If you are using the REST API through the web shell, you can use the Spark History REST API address identified above and use it as follows: The following is an example of a dataforest-test user.
$ curl -i -u ys https://dataforest-test--sparkhs-new--shs--18080.proxy.kr.df.naverncp.com/api/v1/version
Enter host password for user 'dataforest-test':
HTTP/1.1 200 OK
Server: nginx/1.14.0
Date: Fri, 14 Oct 2022 08:14:24 GMT
Content-Type: application/json
Content-Length: 25
Connection: keep-alive
Set-Cookie: hadoop.auth="u=dataforest-test&p=dataforest-test&t=authnz-ldap&e=1665771263843&s=v37ewQQe7TSTjntpg5rqUfZsRrRuCvfQux0P2onFy7I="; HttpOnly
Cache-Control: no-cache, no-store, must-revalidate
X-Frame-Options: SAMEORIGIN
X-XSS-Protection: 1; mode=block
X-Content-Type-Options: nosniff
Vary: Accept-Encoding, User-Agent
{
"spark" : "3.1.2-1"
}
Set Spark jobs
To use the personal Spark History Server, enter the following in Spark to complete the job settings.
- spark.eventLog.enabledspark.eventLog.enabled:
true
- spark.eventLog.dir: It is equivalent to the spark.history.fs.logDirectory setting in the Spark History Server app.

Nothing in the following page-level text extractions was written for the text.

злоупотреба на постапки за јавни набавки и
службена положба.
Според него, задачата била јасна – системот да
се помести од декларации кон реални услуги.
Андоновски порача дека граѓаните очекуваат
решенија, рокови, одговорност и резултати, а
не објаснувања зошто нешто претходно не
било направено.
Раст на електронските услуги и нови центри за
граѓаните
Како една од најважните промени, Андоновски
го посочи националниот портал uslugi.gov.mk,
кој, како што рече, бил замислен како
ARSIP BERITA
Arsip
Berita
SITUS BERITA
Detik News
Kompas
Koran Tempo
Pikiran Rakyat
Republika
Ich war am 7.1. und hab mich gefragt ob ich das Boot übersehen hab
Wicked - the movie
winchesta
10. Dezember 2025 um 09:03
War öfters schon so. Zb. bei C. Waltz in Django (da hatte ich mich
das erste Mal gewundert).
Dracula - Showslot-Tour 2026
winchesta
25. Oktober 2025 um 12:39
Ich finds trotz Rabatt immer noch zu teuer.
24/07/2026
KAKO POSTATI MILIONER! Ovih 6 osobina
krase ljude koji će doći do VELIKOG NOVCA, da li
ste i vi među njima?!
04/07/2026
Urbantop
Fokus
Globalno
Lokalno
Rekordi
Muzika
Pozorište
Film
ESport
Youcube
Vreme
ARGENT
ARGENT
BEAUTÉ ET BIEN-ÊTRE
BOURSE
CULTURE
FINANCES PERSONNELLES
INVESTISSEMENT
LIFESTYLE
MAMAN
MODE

hdfs://koya/user/{USER}/spark2-history/
is set as the default value. Insert your account name in{USER}
. - spark.yarn.historyServer.address: It's the history server's address. After creating the app, enter the URL of the Spark History UI in Quick links.
<example> An example of dataforest-test user is as follows:
Property Name | Info |
---|---|
spark.eventLog.enabled | true |
spark.eventLog.dir | hdfs://koya/user/dataforest-test/spark2-history/ |
spark.yarn.historyServer.address | https://dataforest-test--spark-historyserver--shs--18080.proxy.kr.df.naverncp.com |
If you submit a job after changing the settings, you can view the submitted job information on your personal Spark History Server.

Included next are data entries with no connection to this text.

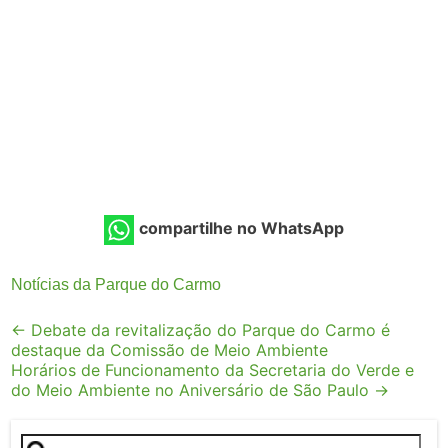
compartilhe no WhatsApp
Notícias da Parque do Carmo
Post
←
Debate da revitalização do Parque do Carmo é
destaque da Comissão de Meio Ambiente
navigation
Horários de Funcionamento da Secretaria do Verde e
do Meio Ambiente no Aniversário de São Paulo
→
Pesquisar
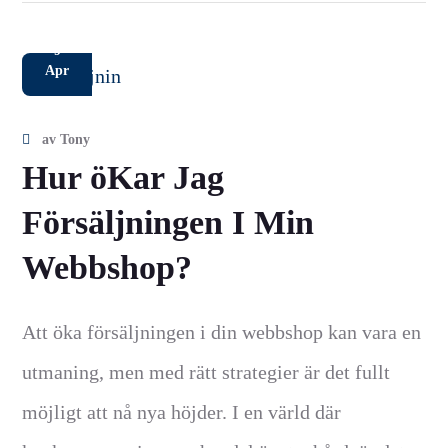
9
Apr
av
Tony
Hur öKar Jag
Försäljningen I Min
Webbshop?
Att öka försäljningen i din webbshop kan vara en
utmaning, men med rätt strategier är det fullt
möjligt att nå nya höjder. I en värld där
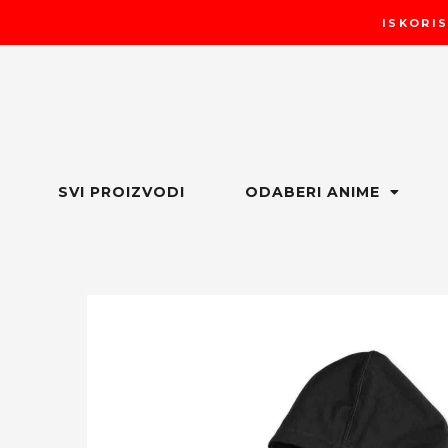
Пређи
ISKORIS
на
садржај
SVI PROIZVODI
ODABERI ANIME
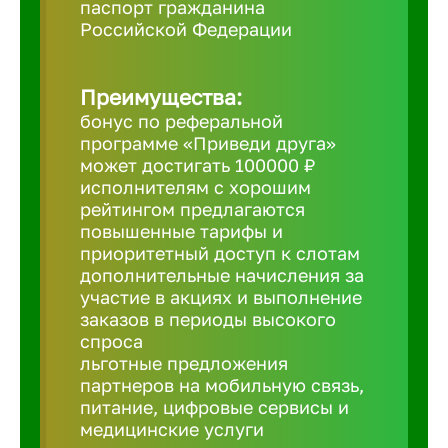
паспорт гражданина
Российской Федерации
Борович
Преимущества:
Братск
бонус по реферальной
программе «Приведи друга»
Брянск
может достигать 100000 ₽
исполнителям с хорошим
рейтингом предлагаются
Бугульма
повышенные тарифы и
приоритетный доступ к слотам
дополнительные начисления за
Бузулук
участие в акциях и выполнение
заказов в периоды высокого
спроса
Великие 
льготные предложения
партнеров на мобильную связь,
питание, цифровые сервисы и
Великий 
медицинские услуги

Changing the personal Spark settings
Below is how to add settings for your personal Spark job:
$ vi $SPARK_CONF_DIR/spark-defaults.conf
...
spark.eventLog.dir hdfs://koya/user/dataforest-test/spark2-history/
spark.eventLog.enabled true
spark.yarn.historyServer.address={Spark History UI}
...
If you are using a web shell, please use it by editing the previously transferred settings file below.
$ cd ~/conf
$ vi spark-defaults.conf # Configuration change
Execute Pyspark, spark-shell
Here's how to run Pyspark and spark-shell.
- When executing PySpark, add the following options to run.
$ pyspark --conf spark.driver.extraJavaOptions=-Dhdp.version=3.1.0.0-78 \
--conf spark.yarn.am.extraJavaOptions=-Dhdp.version=3.1.0.0-78 \
--conf spark.yarn.appMasterEnv.YARN_CONTAINER_RUNTIME_DOCKER_MOUNTS=/usr/hdp:/usr/hdp:ro \
--conf spark.executorEnv.YARN_CONTAINER_RUNTIME_DOCKER_MOUNTS=/usr/hdp:/usr/hdp:ro
- Use the command below to execute spark-shell as well.
spark-shell --conf spark.driver.extraJavaOptions=-Dhdp.version=3.1.0.0-78 \
--conf spark.yarn.am.extraJavaOptions=-Dhdp.version=3.1.0.0-78 \
--conf spark.yarn.appMasterEnv.YARN_CONTAINER_RUNTIME_DOCKER_MOUNTS=/usr/hdp:/usr/hdp:ro \
--conf spark.executorEnv.YARN_CONTAINER_RUNTIME_DOCKER_MOUNTS=/usr/hdp:/usr/hdp:ro
--conf spark.kerberos.access.hadoopFileSystems=hdfs://<Specify the name node to be used>
When using Zeppelin
You can use the personal Spark History Server app in Apache Zeppelin's Spark interpreter. Refer to the configuration method of spark.yarn.queue in Using Zeppelin > Interpreter settings to add settings related to the history server.